Xxl – a minimal vector programming language - keyle
https://github.com/tlack/xxl
======
tlack
Hey guys, author here.

I was holding off on posting a Show HN here until I get more documentation
together, but somehow that task seems to be taking longer and longer, so I
guess it is good that this has been posted.

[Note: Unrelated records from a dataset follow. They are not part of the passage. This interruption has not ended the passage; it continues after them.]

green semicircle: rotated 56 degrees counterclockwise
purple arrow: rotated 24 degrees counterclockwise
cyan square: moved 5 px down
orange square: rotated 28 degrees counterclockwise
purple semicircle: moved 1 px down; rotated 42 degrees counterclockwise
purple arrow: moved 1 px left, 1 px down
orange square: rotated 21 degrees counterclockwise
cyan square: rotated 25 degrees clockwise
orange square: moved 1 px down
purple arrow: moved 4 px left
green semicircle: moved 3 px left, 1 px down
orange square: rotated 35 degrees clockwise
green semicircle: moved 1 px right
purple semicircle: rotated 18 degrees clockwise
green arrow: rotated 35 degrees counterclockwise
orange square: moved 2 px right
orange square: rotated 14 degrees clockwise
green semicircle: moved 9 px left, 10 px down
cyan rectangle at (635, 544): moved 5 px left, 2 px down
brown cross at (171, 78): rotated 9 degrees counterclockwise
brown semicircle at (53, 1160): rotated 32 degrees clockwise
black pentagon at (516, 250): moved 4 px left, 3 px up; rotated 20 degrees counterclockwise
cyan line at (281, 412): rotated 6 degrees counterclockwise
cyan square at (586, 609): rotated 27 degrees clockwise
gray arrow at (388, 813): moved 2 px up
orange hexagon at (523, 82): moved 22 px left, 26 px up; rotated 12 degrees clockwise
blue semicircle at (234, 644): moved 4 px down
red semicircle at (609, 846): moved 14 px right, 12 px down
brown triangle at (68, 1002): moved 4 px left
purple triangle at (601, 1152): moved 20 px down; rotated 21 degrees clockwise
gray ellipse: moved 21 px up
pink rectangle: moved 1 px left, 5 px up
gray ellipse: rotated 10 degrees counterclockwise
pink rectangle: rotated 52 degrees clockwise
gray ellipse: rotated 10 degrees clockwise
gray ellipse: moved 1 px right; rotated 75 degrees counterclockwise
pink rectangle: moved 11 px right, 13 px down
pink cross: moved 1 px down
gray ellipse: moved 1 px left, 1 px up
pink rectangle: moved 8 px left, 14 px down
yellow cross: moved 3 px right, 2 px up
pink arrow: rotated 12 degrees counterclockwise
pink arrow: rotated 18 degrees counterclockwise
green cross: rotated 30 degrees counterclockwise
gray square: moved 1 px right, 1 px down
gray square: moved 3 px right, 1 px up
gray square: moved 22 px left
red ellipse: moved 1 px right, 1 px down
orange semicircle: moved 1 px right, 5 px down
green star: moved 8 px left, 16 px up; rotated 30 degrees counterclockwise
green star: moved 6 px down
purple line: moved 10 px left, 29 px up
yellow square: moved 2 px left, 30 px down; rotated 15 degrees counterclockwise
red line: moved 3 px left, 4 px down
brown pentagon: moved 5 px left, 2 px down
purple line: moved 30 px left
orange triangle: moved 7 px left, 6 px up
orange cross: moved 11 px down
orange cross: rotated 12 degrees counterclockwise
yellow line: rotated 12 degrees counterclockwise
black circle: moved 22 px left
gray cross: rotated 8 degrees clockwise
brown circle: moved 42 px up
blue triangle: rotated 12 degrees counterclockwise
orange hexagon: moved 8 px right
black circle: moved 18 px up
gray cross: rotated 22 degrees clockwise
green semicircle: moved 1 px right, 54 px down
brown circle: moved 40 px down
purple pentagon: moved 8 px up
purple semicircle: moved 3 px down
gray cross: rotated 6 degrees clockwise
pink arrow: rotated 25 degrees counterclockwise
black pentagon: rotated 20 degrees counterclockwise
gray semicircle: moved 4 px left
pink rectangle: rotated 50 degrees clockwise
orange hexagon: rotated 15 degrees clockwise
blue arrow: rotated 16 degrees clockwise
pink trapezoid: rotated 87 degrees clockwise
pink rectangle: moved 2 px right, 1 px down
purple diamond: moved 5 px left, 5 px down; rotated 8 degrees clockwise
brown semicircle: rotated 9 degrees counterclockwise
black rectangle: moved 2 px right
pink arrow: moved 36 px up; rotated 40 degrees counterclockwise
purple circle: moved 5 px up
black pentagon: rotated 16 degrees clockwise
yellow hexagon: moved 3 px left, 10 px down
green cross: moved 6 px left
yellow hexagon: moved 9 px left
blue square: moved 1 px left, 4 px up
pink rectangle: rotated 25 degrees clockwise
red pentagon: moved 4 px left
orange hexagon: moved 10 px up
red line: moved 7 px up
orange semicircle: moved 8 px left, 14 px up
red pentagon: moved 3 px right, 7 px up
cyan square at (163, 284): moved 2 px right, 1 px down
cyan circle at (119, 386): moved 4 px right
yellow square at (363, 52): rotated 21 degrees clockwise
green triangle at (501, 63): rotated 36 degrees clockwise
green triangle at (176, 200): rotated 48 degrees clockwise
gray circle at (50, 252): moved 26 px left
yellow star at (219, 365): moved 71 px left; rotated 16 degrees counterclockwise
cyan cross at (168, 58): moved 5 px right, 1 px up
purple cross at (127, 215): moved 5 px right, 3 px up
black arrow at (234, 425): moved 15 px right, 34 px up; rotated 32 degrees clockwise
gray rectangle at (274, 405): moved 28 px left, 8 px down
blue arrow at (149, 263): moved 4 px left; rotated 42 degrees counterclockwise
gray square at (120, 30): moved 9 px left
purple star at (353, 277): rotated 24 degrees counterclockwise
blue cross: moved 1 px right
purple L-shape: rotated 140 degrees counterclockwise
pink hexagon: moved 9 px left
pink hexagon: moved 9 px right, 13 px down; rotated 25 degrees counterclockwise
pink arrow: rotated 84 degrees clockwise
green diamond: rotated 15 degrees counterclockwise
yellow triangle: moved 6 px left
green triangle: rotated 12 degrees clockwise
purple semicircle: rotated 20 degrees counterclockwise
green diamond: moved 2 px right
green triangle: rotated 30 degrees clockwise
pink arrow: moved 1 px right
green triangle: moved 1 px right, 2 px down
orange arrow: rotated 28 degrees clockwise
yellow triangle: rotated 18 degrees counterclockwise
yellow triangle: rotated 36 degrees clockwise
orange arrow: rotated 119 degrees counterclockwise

XXL is pretty young and a bit slow and buggy yet, but I think it has some
interesting ideas. I drew most of my inspiration from K/Q and Erlang and some
second hand APL and J.

My goal is to allow concise expression of complex algorithms, minimize magic
at the cost of some terseness and, provide a robust, composable standard API
(with stuff like mailboxes, a built-in pastebin for any data/code, really easy
to generate parse trees, and advanced looping verbs like recurse, exhaust,
deep, and wide).

You can get a sense of the language from my non-programmer introduction here:
[https://github.com/tlack/xxl/blob/master/doc/groceries.xxl](https://github.com/tlack/xxl/blob/master/doc/groceries.xxl)
(Side note: This tutorial is intended to be interacted with as a kind of slide
show of explanation and then REPL input, along with the corresponding results
from XXL. Such tool is only a fantasy, but it should help you figure out what
you're looking at here.)

Here's a mostly complete list of the verbs in the language:
[https://github.com/tlack/xxl/blob/master/doc/lang.xxl](https://github.com/tlack/xxl/blob/master/doc/lang.xxl)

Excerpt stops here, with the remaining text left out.